"I've really learned, I would say in the past two years, to just love myself for who I am,” the former 'Dance Moms' cast member tells PEOPLE exclusively
Kalani Hilliker isn’t afraid to talk about her mental health journey.
The former Dance Moms cast member, 22, often shares mental health tips with her TikTok followers, including how she stays grounded. She openly admits that she needs anxiety medication — as well as what happens when she forgets to take it.
Hilliker spoke more about living with anxiety in an exclusive interview with PEOPLE during New York Fashion Week.
“I didn't really have anxiety on the show," she says, referring to Dance Moms. "I was suppressing all my emotions just to get through. I really got my worst anxiety after the show, once I was able to finally sit down and take a breath and realize who I was and what I went through," she says.
"I had the whole world looking at me and watching me go through puberty. Then, after I left and became an adult, a lot of people on social media told me I looked different.”
“I'm an adult now versus when I was 15 and dancing eight hours a day,” she continues. “Now I'm myself and I've really learned, I would say in the past two years, to just love myself for who I am. As long as I know that I'm healthy and I am doing things to make me feel good, then why does it matter what anybody else thinks?”
Hilliker says the dance world was a "toxic environment" for her growing up. She joined the show at age 12 and was constantly “torn to pieces'' by her dance teachers because of the way she looked.
“There’s an idea of how a dancer should look. I didn’t fit the stereotype,” she says. “I went through puberty and had more of a body and wasn’t a twig. There’s nothing wrong with that…but my dance teachers always had something to say.”
Hilliker says that performing in competitions put her under immense pressure to be the best for her teacher Abby Lee Miller, the judges and herself. “I feel like people always think ‘Oh, you probably wanted to do your best because you’re on TV,’ but at a certain point we forgot we were even filming.”

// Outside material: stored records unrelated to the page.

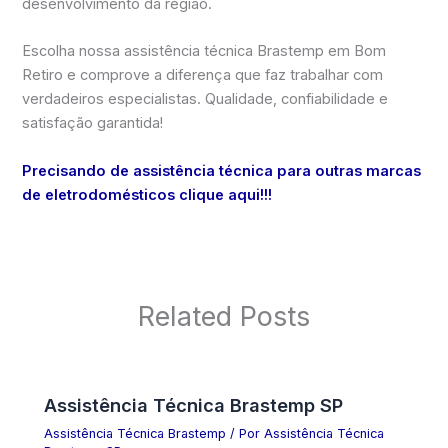
desenvolvimento da região.
Escolha nossa assistência técnica Brastemp em Bom
Retiro e comprove a diferença que faz trabalhar com
verdadeiros especialistas. Qualidade, confiabilidade e
satisfação garantida!
Precisando de assistência técnica para outras marcas
de eletrodomésticos clique aqui!!!
Related Posts
Assistência Técnica Brastemp SP
Assistência Técnica Brastemp
/ Por
Assistência Técnica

She adds that even though she and her fellow cast members have gone their separate ways since leaving the show, they're forever bonded by the experience.
"We're sisters," the says. "We went through so much together that we will always have love for each other. I feel like whenever we see each other, it's like nothing's changed. When you go through all that with someone, you're always going to have that connection with them, no matter what."
Hilliker says that when she was younger and filming Dance Moms, anxiety and mental health in general weren't topics of conversation. "Health" referred to recovering from injuries.
But now she knows differently.
“After the show, I was a little bit burnt out,” she says. “I didn't really have the love for it anymore. I took maybe a year off, two years off, and then I started to realize that that's a huge part of my life and something that I love. It's part of my self-care. I love to dance.”
“Mental health is just as important as physical health,” she continues. “Whatever is going on in your head, it totally affects what you do in your everyday life. I've realized that for me. So I just really wanted to be open and honest about it.”
It's one of the reasons she recently launched the beauty and wellness brand Kare x Kalani: to raise awareness about anxiety and inspire people to take care of themselves using different wellness tools.
“I'm someone with a platform that seems to have the most perfect life, who's going to Fashion Week and all these things. But I still struggle with anxiety,” she says. “I want people to know that it's okay to struggle, and it's okay to get help in whatever way you need to get help and be able to manage it in whatever it is for you that helps you in a healthy way.”
She adds: “I know that’s something that us young adults, or everybody, deals with. We’re always so busy – whether you’re an athlete, whether you work a 9 to 5 or whether you’re an editor like me, whatever you’re doing, everyone has stressful lives and needs to incorporate self care.”